Jackson Browne has unveiled a new song ‘Downhill From Everywhere’ just in time for Earth Day today – you can listen to it below. The song will be released as a single paired with his recent track ‘A Little Soon to Say’ as the B-side, both tracks being included on his upcoming studio album, out October 9th.
“Downhill from everywhere/Downhill from all you see/The ocean is downhill from gravity,” Browne sings along a smooth guitar riff. “Downhill from here/Downhill from everywhere/Downhill from all of humanity.”
Browne has been writing ‘Downhill From Everywhere’ for nearly 10 years. The song was featured in the trailer for an upcoming documentary, The Story of Plastic, premiering today via the Discovery Channel in the US. The film details the plastic crisis and the pollution that spans three continents — and the devastating effect it’s had on the planet. Browne himself is a member of the Executive Advisory Board of the Plastic Pollution Coalition, an alliance that strives for a future free of single-use plastic.
“Plastic is a great and really useful thing, for medical uses for instance,” he told Rolling Stone. “But it’s just absurd that we use it to deliver things like water. “That bottle will be around for hundreds of years and does not biodegrade. This movement has got a lot of attention and a lot of support, because it’s so visible now. It’s no longer something that can be sort of swept under the rug.”
“One of my favorite quotes about the plastic problem was from Jonathan Richman,” Browne says. “He said, ‘This is not going to be easy.’ I love that, because that’s what you have to commit yourself to. It’s not going to be easy at all. That’s the problem — everybody only wants to do shit that’s easy. All we want to do is the easy stuff.”
According to Browne, the hard part is convenience. “You have to tell yourself that even when you’re thirsty, you’re not going to reach over and grab that plastic bottle that you were offered by somebody,” he says. “There’s the illusion that the water is somehow clean, but it comes out of a pipe in Delaware or New Jersey. It has nothing to do with the mountain range they put on the water bottle to make you think it’s coming from snow. The water industry is really despicable. They are choking the world with plastic.”
Browne has made efforts to limit his own use of plastic, eliminating it from his tour and keeping two Brita filters in his kitchen. “One is narrow so I can put in my suitcase and one’s nice and big,” he says “I never go to my car without my steel reusable water bottle. I get thirsty.”
Browne doesn’t remember where he was on the inaugural Earth Day in 1970, but a book that he recalls from the time was 1969’s Eco-Catastrophe! by Dr. Paul Ehrlich, which inspired his 1974 classic ‘Before the Deluge’.

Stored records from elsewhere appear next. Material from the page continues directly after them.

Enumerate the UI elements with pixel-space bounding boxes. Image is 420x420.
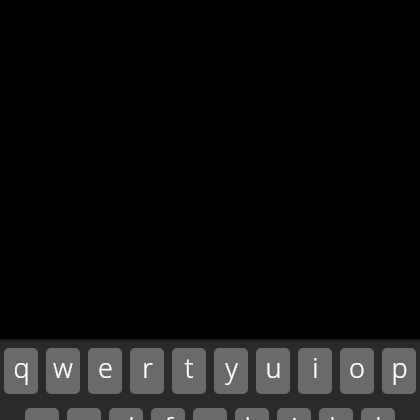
staticText: q xyxy=(13,349,30,386)
staticText: i xyxy=(312,349,319,386)
button[interactable]: w xyxy=(46,348,80,394)
button[interactable]: i xyxy=(298,348,332,394)
staticText: j xyxy=(291,409,298,420)
staticText: p xyxy=(391,349,408,386)
staticText: h xyxy=(244,409,261,420)
button[interactable]: p xyxy=(382,348,416,394)
button[interactable]: u xyxy=(256,348,290,394)
staticText: y xyxy=(225,349,238,386)
staticText: w xyxy=(53,349,73,386)
button[interactable]: y xyxy=(214,348,248,394)
staticText: f xyxy=(164,409,173,420)
staticText: d xyxy=(118,409,135,420)
button[interactable]: e xyxy=(88,348,122,394)
button[interactable]: f xyxy=(151,408,185,420)
button[interactable]: g xyxy=(193,408,227,420)
button[interactable]: l xyxy=(361,408,395,420)
button[interactable]: k xyxy=(319,408,353,420)
button[interactable]: h xyxy=(235,408,269,420)
button[interactable]: j xyxy=(277,408,311,420)
button[interactable]: o xyxy=(340,348,374,394)
button[interactable]: q xyxy=(4,348,38,394)
button[interactable]: r xyxy=(130,348,164,394)
staticText: l xyxy=(375,409,382,420)
button[interactable]: s xyxy=(67,408,101,420)
button[interactable]: a xyxy=(25,408,59,420)
button[interactable]: d xyxy=(109,408,143,420)
staticText: o xyxy=(349,349,365,386)
staticText: e xyxy=(98,349,113,386)
staticText: k xyxy=(329,409,343,420)
staticText: r xyxy=(142,349,153,386)
staticText: u xyxy=(265,349,282,386)
staticText: t xyxy=(184,349,194,386)
button[interactable]: t xyxy=(172,348,206,394)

“The book would blow your mind how prophetic it is,” Browne says of it. “It just describes a way in which all the dysfunction of our society compounds and starts to unravel at a certain point. The world is in tenuous balance all the time, and all the money that should go to ending poverty and solving diseases are going to the military and killing, and that’s a huge business.”
The book also described a future pandemic. “That was the scary part then, and it’s coming true now,” he says. “We’re not equipped to deal with a pandemic because we don’t put the money there. We don’t put our interest there. We’re not honoring our doctors and our scientists. We’re honoring the people who — as I say in ‘Before the Deluge’ — who learned how to forge the world’s beauty into power.”
Browne has also acknowledged how the Earth has been healing amid the coronavirus pandemic. “People have gotten a glimpse of what it’s like to have no smog,” he says. “Nature has gotten a break, and it’s visible; you can see it. People are suddenly saying, ‘Oh, yeah, this is what it’s like when the skies are clear and birds are singing!’ People in Spain were telling me, ‘We saw dolphins swimming, and we never see that.’ The natural world is sort of coming back. We’ll see how long that lasts.”